No encontro que aconteceu na nunciatura apostólica de Kinshasa, foi exibido um vídeo sobre a situação do país face à violência dos grupos armados.

Depois, representantes de delegações de várias cidades deram testemunhos. Um homem contouo como viu a morte e a decapitação do pai. Um menino de 13 anos contou como sua família foi morta a facadas.

Uma mulher da cidade de Goma leu o testemunho de outra que foi sequestrada por homens armados que a estupraram várias vezes por dia durante 19 meses. Depois disso ela deu à luz a gêmeas.

“A Igreja é o único refúgio que conforta nossos corações”, disse a mulher. "Que a cruz de Cristo perdoe a mim e aos meus estupradores".

Um representante de Bunia contou que sobreviveu a um ataque em fevereiro de 2022, no qual homens armados mataram 63 pessoas, entre as quais 24 mulheres e 17 crianças.

Uma mulher da delegação de Bukavu e Uvira contou que foi como escrava sexual de homens armados quando tinha 16 anos. Estes homens sequestraram muitas pessoas em sua aldeia que foram obrigadas a comer carne humana e muitas foram mortas.
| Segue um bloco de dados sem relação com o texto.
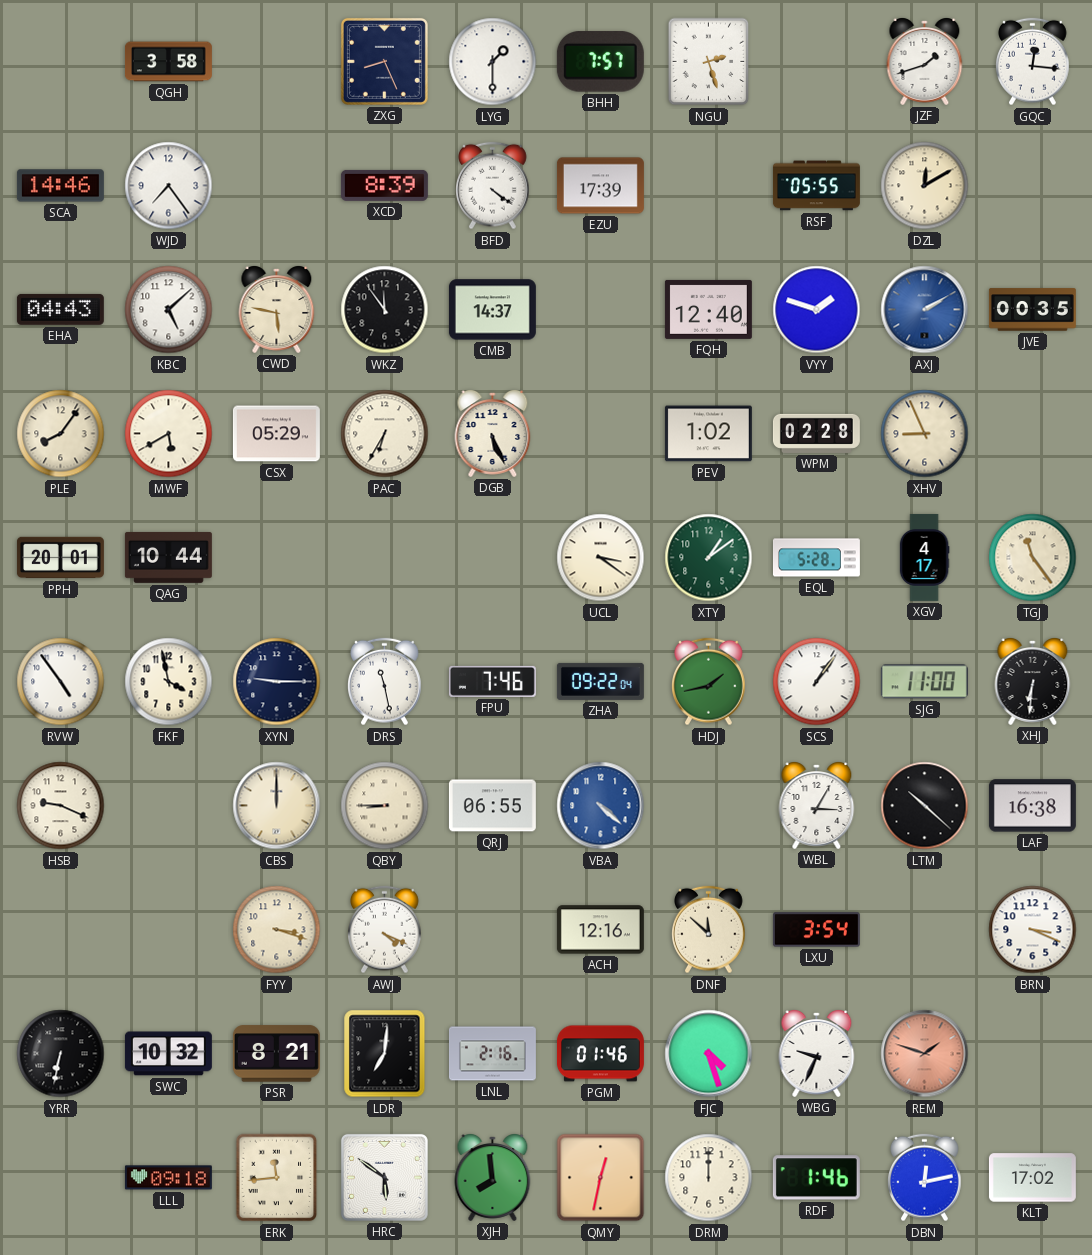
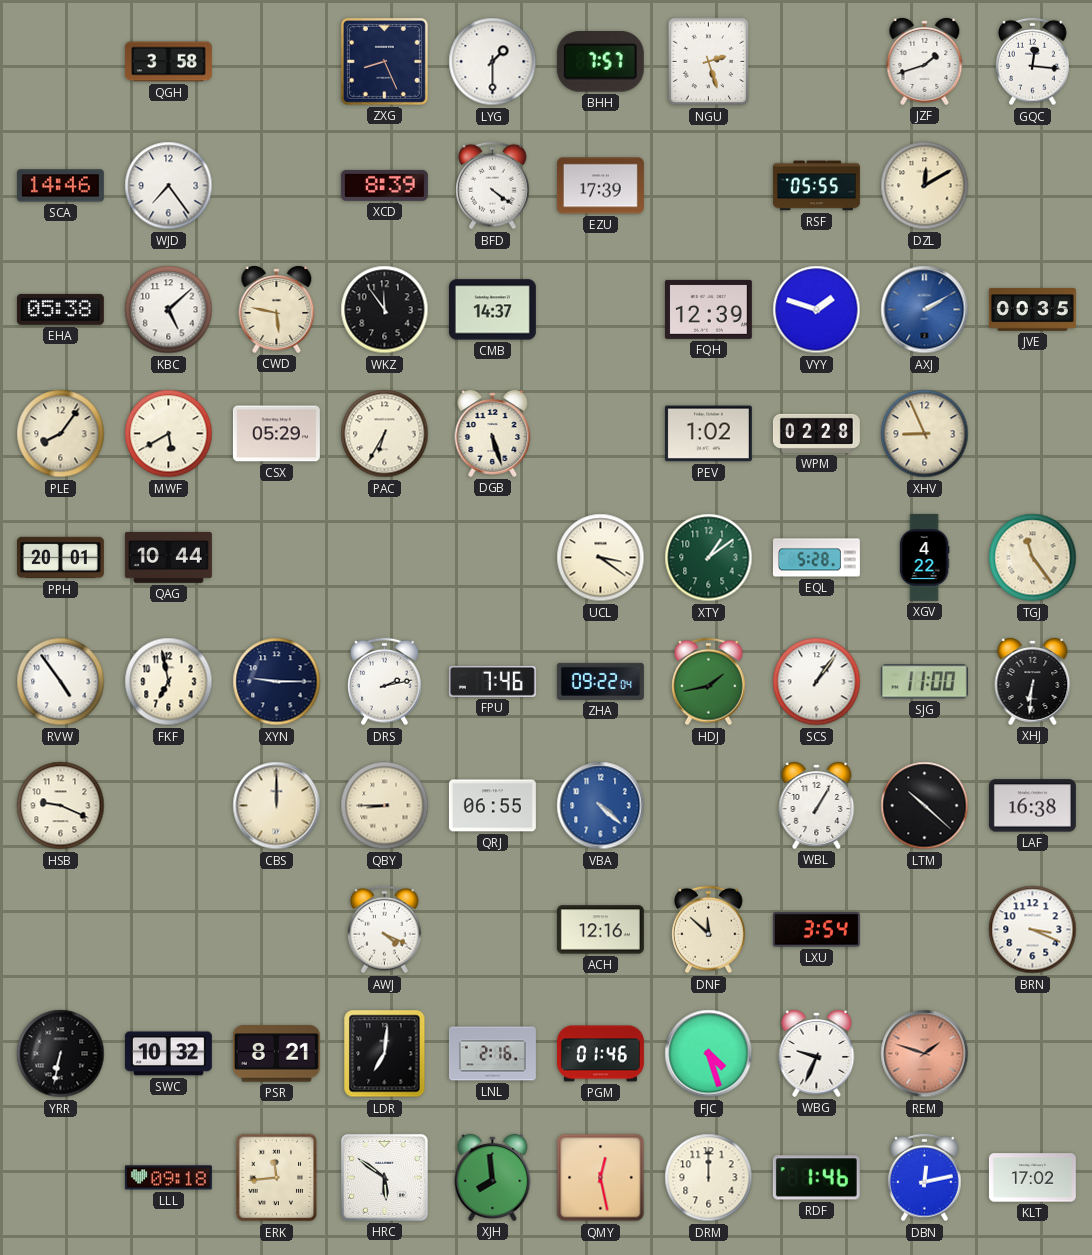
EHA: 04:43 -> 05:38
FQH: 12:40 -> 12:39
DGB: 5:26 -> 5:27
XGV: 4:17 -> 4:22
FKF: 3:58 -> 6:58
DRS: 11:28 -> 2:13
WBL: 3:05 -> 1:05
FYY: 3:18 -> none
QMY: 12:32 -> 12:28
O papa Francisco cumprimentou, abençoou e entregou um terço a cada uma das pessoas que deram o seu testemunho.

Em seu discurso, Francisco agradeceu a coragem dos que deram seus testemunhos. “Perante a violência desumana que vistes com os vossos olhos e experimentastes na própria pele, fica-se chocado. E não há palavras; resta-nos apenas chorar, permanecendo em silêncio”.

“Bunia, Beni-Butembo, Goma, Masisi, Rutshuru, Bukavu, Uvira… são lugares que os meios de comunicação internacionais quase nunca mencionam: lá e noutros lugares, tantos irmãos e irmãs nossos, filhos da mesma humanidade, são reféns da arbitrariedade do mais forte, de quem tem na mão as armas mais potentes, armas que continuam circulando”, lamentou o papa Francisco.

O papa falou que os confrontos “são lutas de parte nas quais se entrelaçam dinâmicas étnicas, territoriais e de grupo; conflitos que têm a ver com a posse da terra, a ausência ou debilidade das instituições, ódios nos quais se infiltra, em nome dum falso deus”.

“Mas é, sobretudo, a guerra desencadeada por uma insaciável ganância de matérias-primas e de dinheiro, que alimenta uma economia de guerra que exige instabilidade e corrupção. Que escândalo, que hipocrisia: as pessoas são estupradas e assassinadas, enquanto os negócios que provocam violências e mortes continuam a prosperar”, disse o papa Francisco.

"Basta! Basta de se enriquecer na pele dos mais frágeis, basta de se enriquecer com recursos e dinheiro manchados de sangue!" disse o papa, dirigindo-se a "todas as pessoas, a todas as entidades, internas e externas, que movem os cordelinhos da guerra na República Democrática do Congo, saqueando-a, flagelando-a e desestabilizando-a”.

Dois “nãos” e dois “sins” pela paz

Por causa da grave situação do país africano, o papa propõe dois “nãos” e dois “sins”.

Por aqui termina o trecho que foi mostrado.